The Complex modeling of multiple land degradation processes in Europe project. Towards an integrative scientific framework for sustainable land management across the continent proposes an integrative scientific analysis of multiple processes in European agricultural environments, by simultaneously considering 12 major degradation processes: water erosion, wind erosion, loss of soil organic carbon, soil salinization, soil acidification, soil compaction, soil nutrient imbalances, pesticide soil pollution, heavy metal soil pollution, vegetation degradation, groundwater decline and aridity.The project is of particular importance due to the originality of the multi-degradation analyzes (which will be carried out for the first time at the continental level), by modeling a large number of degradation processes, but also by the spatial scale analyzed, which stretches along the agricultural lands from 40 European countries. At the same time, the project is also relevant through its practical importance for current European policies, which are linked to land degradation, and which aim to control this major environmental problem and ensure food security on the continent.In a wider context, multi-degradation of land is a problem of global dimensions, being studied on a global level by Prăvălie Remus, in a valuable work published in collaboration with the director of this research project. More details on this topical issue can be consulted here.

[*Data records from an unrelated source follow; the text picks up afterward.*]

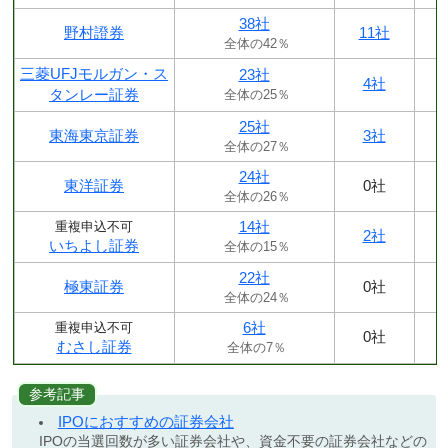
38社
野村證券
11社
全体の42％
三菱UFJモルガン・ス
23社
4社
タンレー証券
全体の25％
25社
東海東京証券
3社
全体の27％
24社
東洋証券
0社
全体の26％
14社
重複申込不可
2社
いちよし証券
全体の15％
22社
極東証券
0社
全体の24％
6社
重複申込不可
0社
むさし証券
全体の7％
参考記事
IPOにおすすめの証券会社
IPOの当選回数が多い証券会社や、資金不要の証券会社などの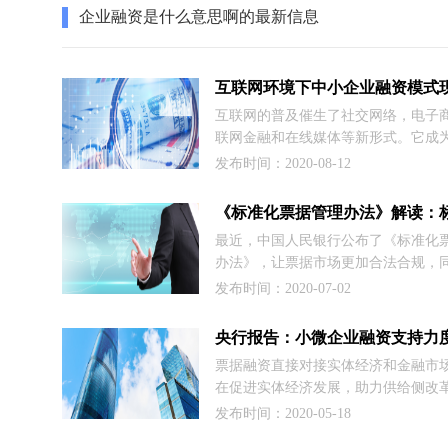
企业融资是什么意思啊的最新信息
互联网的普及催生了社交网络，电子
联网金融和在线媒体等新形式。它成
生产力发展的关键。这些业态结合产
发布时间：2020-08-12
网经济，成为影响全社会生产力的发
键。中小企业融资模式正朝着互联网
前进。
最近，中国人民银行公布了《标准化
办法》，让票据市场更加合法合规，
为了让票据更好服务中小企业融资，
发布时间：2020-07-02
文我们从中小企业融资角度，解读标
据。在应收账款票据化的推动下，供
央行报告：小微企业融资支持力
+标准化票据的双轮驱动将释放出更大
票据融资直接对接实体经济和金融市
量。
在促进实体经济发展，助力供给侧改
挥了愈加突出的作用。
发布时间：2020-05-18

This project is coordinated by Borrelli Pasquale.
The Ambient and Resolution-Enhanced Miniature Atomic Sensing for exploration of lab-on-a-chip magnetism and magnetic resonance imaging – AREMAS project will produce short-to-source on-chip magnetometers operating close to the “energy resolution” limit for a mm-scale spin-based sensor. The project will create a new paradigm for the study of microfluidic processes with NMR and magnetometers and stimulate new applications of NMR in sciences. Magnetic resonance imaging (MRI, NMR) is an interdisciplinary subject with widespread applications in health, physics, chemistry and engineering. Microfluidic/lab-on-chip-(LoC-) scale implementations of these techniques are driven by the need to correlate the behavior of micro- and macro-systems.
This project is coordinated by Michael Tayler.